Most people think the Beatles made their American television debut on the "Ed Sullivan Show," in 1964.
But Walter Cronkite, a stickler for accuracy, always wanted people to know it actually happened on the "CBS Evening News" in 1963, reports CBS News anchor Katie Couric.
Beatlemania was well underway in the United Kingdom.
"We were offered a piece from our London Bureau of this phenomenon," Cronkite said. "So we put it on the air one night."
That night was December 10, 1963. The Beatles had already sold 2.5 million records.
"What has occurred to you as why you've succeeded?" asked the reporter.
"I don't know, really, you know, as you say, the haircuts," Paul McCartney responded.
Despite the hysteria of their mostly female fans, it wasn't clear, then, just how long the Beatles' success would last.

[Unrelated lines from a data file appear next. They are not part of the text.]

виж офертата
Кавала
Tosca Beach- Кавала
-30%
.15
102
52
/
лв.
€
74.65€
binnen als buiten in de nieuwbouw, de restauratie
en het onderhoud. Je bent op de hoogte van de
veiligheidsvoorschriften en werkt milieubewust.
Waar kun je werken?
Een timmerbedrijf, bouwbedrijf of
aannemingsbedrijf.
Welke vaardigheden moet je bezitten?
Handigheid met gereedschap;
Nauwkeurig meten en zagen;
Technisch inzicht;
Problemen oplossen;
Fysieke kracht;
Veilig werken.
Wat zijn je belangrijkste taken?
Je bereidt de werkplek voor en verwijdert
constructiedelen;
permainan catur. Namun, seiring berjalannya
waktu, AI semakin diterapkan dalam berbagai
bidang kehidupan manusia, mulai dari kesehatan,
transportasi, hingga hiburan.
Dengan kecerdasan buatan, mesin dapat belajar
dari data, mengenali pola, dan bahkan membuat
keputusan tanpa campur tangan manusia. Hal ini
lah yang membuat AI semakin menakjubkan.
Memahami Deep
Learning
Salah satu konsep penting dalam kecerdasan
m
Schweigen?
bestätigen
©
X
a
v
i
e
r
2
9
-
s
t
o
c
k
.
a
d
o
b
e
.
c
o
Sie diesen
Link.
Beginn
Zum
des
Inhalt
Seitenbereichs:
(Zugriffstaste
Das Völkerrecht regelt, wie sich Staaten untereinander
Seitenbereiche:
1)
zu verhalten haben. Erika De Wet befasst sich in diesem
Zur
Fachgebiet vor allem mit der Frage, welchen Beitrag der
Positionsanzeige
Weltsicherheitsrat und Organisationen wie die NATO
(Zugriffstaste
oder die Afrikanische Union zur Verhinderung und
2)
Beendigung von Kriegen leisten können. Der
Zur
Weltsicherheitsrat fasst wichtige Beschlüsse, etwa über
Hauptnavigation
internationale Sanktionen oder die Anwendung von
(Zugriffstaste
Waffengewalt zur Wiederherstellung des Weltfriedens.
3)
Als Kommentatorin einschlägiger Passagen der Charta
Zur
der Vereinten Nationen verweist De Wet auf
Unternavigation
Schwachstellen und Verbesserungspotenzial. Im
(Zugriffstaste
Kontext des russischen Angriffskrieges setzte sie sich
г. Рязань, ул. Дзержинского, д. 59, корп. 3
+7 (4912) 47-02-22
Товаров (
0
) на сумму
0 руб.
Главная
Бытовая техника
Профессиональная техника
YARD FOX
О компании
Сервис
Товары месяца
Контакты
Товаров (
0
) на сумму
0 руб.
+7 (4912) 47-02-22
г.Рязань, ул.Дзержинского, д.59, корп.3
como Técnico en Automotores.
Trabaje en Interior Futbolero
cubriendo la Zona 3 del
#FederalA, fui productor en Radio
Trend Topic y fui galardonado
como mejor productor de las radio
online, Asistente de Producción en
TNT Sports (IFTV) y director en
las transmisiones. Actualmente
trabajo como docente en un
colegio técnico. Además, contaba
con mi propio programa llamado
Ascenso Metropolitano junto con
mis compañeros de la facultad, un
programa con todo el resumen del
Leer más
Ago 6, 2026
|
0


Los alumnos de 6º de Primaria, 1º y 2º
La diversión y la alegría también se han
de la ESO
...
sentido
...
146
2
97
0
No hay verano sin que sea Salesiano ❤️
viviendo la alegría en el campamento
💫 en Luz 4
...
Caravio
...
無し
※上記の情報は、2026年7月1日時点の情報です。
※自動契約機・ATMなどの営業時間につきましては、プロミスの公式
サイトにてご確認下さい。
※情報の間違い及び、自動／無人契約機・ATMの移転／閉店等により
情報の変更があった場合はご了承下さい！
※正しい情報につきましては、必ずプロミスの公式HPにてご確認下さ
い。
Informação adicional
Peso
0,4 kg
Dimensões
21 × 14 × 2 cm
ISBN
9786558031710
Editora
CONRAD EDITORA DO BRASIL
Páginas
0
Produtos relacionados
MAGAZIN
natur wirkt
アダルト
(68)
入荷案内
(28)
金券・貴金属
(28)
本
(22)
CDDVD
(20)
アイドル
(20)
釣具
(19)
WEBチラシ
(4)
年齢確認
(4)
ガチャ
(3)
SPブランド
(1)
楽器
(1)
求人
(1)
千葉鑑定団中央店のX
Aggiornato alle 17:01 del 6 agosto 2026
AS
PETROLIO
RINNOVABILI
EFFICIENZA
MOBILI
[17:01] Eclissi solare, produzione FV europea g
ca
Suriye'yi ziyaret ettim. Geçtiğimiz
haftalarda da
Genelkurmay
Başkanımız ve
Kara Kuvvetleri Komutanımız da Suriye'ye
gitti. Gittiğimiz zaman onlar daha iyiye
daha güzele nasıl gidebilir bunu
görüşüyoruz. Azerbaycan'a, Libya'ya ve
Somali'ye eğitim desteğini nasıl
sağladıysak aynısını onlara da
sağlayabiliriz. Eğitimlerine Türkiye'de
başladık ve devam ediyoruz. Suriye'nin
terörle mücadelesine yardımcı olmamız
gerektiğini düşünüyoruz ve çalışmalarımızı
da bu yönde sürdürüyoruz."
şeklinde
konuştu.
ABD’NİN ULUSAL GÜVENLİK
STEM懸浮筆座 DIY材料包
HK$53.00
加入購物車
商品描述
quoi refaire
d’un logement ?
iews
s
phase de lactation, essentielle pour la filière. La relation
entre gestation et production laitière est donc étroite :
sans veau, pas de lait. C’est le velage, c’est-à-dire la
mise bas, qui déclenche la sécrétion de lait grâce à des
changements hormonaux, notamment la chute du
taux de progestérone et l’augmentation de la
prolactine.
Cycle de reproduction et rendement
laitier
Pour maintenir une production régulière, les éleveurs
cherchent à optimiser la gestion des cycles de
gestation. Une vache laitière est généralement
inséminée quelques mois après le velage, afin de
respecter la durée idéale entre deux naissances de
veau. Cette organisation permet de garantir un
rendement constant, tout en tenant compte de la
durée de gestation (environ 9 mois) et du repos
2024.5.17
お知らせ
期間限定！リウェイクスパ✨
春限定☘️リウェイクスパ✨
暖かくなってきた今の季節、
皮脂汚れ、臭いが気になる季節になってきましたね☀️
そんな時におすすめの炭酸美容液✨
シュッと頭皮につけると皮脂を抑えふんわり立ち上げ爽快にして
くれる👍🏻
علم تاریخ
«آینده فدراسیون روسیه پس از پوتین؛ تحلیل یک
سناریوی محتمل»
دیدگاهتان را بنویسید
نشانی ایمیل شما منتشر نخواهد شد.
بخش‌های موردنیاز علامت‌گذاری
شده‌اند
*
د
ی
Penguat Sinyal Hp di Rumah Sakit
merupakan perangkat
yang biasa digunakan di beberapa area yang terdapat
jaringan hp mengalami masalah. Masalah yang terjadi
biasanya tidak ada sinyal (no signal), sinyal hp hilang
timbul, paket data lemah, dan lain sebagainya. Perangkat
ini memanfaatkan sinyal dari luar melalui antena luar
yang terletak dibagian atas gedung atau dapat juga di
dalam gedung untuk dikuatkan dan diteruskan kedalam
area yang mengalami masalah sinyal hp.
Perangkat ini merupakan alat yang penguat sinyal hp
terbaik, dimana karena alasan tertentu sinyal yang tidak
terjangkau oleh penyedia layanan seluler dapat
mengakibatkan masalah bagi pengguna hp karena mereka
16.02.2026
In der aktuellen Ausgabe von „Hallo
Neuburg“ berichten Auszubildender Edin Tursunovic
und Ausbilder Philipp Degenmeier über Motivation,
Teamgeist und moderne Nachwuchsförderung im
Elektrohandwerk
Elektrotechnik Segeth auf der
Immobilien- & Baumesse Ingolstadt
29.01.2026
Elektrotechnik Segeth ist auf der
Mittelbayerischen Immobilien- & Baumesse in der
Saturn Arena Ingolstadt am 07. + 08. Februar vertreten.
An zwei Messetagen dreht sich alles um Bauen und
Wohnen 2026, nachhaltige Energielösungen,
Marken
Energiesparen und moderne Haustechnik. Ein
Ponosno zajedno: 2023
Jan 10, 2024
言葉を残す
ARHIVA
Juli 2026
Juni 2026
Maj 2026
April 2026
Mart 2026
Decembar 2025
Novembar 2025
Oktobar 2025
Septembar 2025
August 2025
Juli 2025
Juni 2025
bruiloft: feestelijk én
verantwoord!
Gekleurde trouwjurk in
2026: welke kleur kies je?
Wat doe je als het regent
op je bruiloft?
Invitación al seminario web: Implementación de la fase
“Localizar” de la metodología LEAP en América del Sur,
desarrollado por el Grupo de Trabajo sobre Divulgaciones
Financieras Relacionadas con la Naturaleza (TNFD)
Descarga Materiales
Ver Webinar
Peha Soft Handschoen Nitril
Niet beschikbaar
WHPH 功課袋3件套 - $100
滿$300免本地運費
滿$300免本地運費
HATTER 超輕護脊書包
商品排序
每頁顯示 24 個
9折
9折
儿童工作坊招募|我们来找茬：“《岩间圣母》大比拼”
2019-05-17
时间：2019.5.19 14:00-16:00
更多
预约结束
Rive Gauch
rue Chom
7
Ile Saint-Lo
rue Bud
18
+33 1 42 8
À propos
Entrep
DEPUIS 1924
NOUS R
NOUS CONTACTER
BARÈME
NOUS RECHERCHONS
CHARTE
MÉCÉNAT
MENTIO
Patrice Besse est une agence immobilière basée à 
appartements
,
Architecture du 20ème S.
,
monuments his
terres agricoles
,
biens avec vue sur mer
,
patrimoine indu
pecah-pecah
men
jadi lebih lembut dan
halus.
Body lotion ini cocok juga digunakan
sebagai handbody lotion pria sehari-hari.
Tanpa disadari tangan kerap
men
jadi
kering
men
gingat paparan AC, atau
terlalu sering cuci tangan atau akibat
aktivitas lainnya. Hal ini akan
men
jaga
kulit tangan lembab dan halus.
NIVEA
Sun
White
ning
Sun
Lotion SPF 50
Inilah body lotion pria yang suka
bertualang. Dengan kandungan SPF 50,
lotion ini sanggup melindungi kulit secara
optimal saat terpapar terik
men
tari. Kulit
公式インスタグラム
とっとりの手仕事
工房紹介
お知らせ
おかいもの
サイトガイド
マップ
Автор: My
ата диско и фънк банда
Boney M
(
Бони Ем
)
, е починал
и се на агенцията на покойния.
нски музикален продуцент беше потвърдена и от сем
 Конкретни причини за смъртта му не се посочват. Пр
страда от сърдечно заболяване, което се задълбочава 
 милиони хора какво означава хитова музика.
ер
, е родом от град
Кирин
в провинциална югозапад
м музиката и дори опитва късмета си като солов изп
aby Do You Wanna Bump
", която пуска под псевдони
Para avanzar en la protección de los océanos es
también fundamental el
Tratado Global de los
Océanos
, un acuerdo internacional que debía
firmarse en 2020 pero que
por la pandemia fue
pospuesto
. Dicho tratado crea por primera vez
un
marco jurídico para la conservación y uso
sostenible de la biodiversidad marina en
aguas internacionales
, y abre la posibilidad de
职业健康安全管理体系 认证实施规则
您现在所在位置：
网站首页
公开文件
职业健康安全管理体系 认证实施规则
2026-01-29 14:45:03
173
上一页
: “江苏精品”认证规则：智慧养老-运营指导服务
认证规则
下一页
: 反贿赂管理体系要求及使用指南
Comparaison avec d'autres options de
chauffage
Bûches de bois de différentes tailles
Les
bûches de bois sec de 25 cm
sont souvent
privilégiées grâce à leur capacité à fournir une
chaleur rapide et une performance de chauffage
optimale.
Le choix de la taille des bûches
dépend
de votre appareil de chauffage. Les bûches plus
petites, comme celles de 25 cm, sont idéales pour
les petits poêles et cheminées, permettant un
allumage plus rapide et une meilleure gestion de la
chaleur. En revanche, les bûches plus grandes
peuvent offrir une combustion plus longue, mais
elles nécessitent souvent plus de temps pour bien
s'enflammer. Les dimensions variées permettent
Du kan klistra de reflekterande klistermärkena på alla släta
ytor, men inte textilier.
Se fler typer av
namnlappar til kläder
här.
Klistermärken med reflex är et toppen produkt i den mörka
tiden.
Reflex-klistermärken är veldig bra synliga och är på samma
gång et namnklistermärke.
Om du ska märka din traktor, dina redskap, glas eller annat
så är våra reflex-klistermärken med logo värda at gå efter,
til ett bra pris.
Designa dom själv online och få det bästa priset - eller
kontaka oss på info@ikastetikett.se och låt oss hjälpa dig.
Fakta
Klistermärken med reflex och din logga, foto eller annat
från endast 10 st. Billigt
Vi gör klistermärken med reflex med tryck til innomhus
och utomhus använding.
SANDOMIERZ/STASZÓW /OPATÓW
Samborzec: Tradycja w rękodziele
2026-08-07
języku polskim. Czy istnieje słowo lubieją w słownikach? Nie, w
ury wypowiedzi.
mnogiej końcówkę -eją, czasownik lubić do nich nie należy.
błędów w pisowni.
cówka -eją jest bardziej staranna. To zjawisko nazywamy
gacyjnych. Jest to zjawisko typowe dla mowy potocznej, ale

"Do you have any fears your public will tire of you and move on?" the reporter asked.
"They probably will but it depends how long it takes one to get tired," John Lennon said.
Ed Sullivan was watching the story and right after the newscast, he called Walter Cronkite.
"We were good friends, and Ed said, 'Walter, Walter, tell me about those kids, tell me about those kids,'" Cronkite said. "'Those kids you just had on the air. What do you call them? The bugs or the beetles or something?'"
That famous performance on the "Ed Sullivan Show" came two months after their "debut" on the "CBS Evening News."
"We just hope we're going have quite a run," McCartney said during that interview.
And they did, with a little help from Walter Cronkite.
"If there's some credit in history for that, I want it," Cronkite said.